Ich bin 35, geschieden und hab zwei Töchter, 5 und 7.
Nun lernte ich vor einem halben Jahr einen ganz tollen Mann kennen.
Er ist 30 und war bislang reiner Junggeselle (also zwar auch mehrjährige Beziehungen, aber noch nie mit einer Frau zusammen gewohnt geschweige denn den Wunsch nach Familie gehabt).
Das große Verliebt sein fiel bei uns aus. Ich vermute, wir sind beide recht nüchtern an die Sache Beziehung ran gegangen aus Eigenschutz.
Dennoch verband uns von Angang an eine ganz große Vertrautheit und so eine gewisse Magie (kann ich schlecht berschreiben), es bildeten sich sehr schnell Liebesgefühle und nach wenigen Wochen wurden wir ein Paar.
Seit ca drei Monaten kennen ihn auch meine Kinder und mögen ihn.
Er ist sehr weltoffen, intelligent, humorvoll, zärtlich, ehrgeizig und einsatzbereit.
Ich kann mit ihm über alles reden und er ist wie ein Fels in der Brandung für mich.
Soweit so gut...

Es gibt jedoch etwas, was mich immer wieder verwirrt.
Zunächst weiß er noch immer nicht, ob er überhaupt (eigene) Kinder und eine Familie generell will. (Ich bin zwar mit zwei Kindern zufrieden, bin jedoch offen, was das Leben noch so bringt).
Es ist für ihm absolut neu, so ein Alltag mit Kindern. Das merkt man in vielerlei Hinsicht auch, manchmal hab ich den Eindruck ein drittes Kind mit ihm zu haben...
Nun gut, sowas kann man lernen.
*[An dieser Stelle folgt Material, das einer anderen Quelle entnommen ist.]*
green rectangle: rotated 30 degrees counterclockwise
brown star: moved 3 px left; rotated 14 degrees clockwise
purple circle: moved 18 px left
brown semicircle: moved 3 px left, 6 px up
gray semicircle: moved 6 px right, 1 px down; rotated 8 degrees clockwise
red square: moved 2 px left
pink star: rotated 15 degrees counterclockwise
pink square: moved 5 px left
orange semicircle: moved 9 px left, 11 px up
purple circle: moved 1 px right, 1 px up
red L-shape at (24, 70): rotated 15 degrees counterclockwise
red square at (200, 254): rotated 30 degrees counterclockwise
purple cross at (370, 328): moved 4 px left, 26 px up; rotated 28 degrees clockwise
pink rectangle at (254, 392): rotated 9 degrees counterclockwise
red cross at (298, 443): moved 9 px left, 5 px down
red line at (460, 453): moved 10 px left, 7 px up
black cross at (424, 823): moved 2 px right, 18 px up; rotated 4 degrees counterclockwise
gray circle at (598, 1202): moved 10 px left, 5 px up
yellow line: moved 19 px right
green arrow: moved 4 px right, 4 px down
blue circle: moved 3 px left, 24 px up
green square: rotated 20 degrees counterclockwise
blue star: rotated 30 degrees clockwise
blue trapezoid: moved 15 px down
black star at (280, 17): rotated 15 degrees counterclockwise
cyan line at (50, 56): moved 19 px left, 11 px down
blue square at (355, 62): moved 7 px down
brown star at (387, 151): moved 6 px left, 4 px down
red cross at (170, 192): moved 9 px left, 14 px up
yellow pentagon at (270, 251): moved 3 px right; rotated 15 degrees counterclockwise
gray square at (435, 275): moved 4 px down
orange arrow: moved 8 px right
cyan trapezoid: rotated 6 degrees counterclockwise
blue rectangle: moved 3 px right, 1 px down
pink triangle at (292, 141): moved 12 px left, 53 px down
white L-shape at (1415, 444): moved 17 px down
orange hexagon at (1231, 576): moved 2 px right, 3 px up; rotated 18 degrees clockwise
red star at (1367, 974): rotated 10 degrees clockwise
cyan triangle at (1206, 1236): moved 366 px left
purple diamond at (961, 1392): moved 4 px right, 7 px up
Nur wenn er eines Tages für sich entscheidet, er will keine Familie, dann wars das ja für uns...

Und dann hat er Bindungsangst.
Er weiß dies und arbeitet auch mit therapeutischer Hilfe und Rathebern daran, das aufzulösen.
Er will definitiv eine Beziehung, er will, dass es mit uns klappt.
Doch je fester und ernster unsere Beziehung wird, desto härter stößt er mich leider immer wieder von sich.
Diese Doppelbotschaften - "Ich liebe dich und will dich, aber komm mir nicht zu nahe, ich will ja doch lieber allein sein" werfen mich emotional immer wieder um. Ich bin da sehr sensibel. Immer wieder fühle ich mich da sehr verletzt durch seine unbewusst abweisende und abwertende Art. Ihn trifft es dann ebenfalls, weil er das nicht beabsichtigt.
Deshalb nehmen die Reibungen zwischen uns auch immer mehr zu, vieles ist nur noch anstrengend. Weil wir nur noch damit beschäftigt sind, Reibereien zwischen uns wieder gut zu machen.
Es ist sehr harte Arbeit, die Beziehung aufrecht zu halten.

Immer wieder frage ich mich, ob sich das Durchhalten lohnt?
Und wenn ich dann aber merke, wie sehr er sich auch bemüht und an sich arbeiten will, so wie ich auch bereit bin zu mir und meinen Schwächen hinzuschauen, dann denke ich mir - diesen Mann will ich nicht hergeben!

Wir gehen so unromantisch nüchtern und strategisch an diese Beziehung, wir wachsen an einander, wir lieben einander.
Seit wir uns kennengelernt haben sehen wir uns fast jeden Tag und verbringen auch immer mehr Nächte miteinander.
Nach mehr als einen Tag einander nicht sehen vermissen wir uns schon total.
So unterschiedlich wir auf der einen Seite sind (total klischeehaft typisch Mann, typisch Frau), so gleich sind wir in unseren Lebenseinstellungen und allgemeinen Lebenszielen.
Unsere Familien und Freunden kennen und mögen einander mittlerweile auch schon.

Aber kann denn das überhaupt gut gehen?
Ein jüngerer Mann, der sich noch gar nicht entschieden hat, ob er eine Familie will (abgesehen davon, meinen Kinder ein väterlicher Freund zu sein) und dann noch vor allem diese Bindungsangst zu überwinden hat???
Ich weiß nicht, wie lange ich noch beteit sein soll, diese unbewussten Verletzungen hinzunehmen. Wie lange es dauern mag, bis er seine Bindungsangst überwunden und echte Nähe als auch tiefe Gefühle zulasseb kann...

Mein Verstand sagt immer wieder, das ist absoluter Blödsinn mit uns.
Mein Herz sagt, die Liebe kann alles schaffen...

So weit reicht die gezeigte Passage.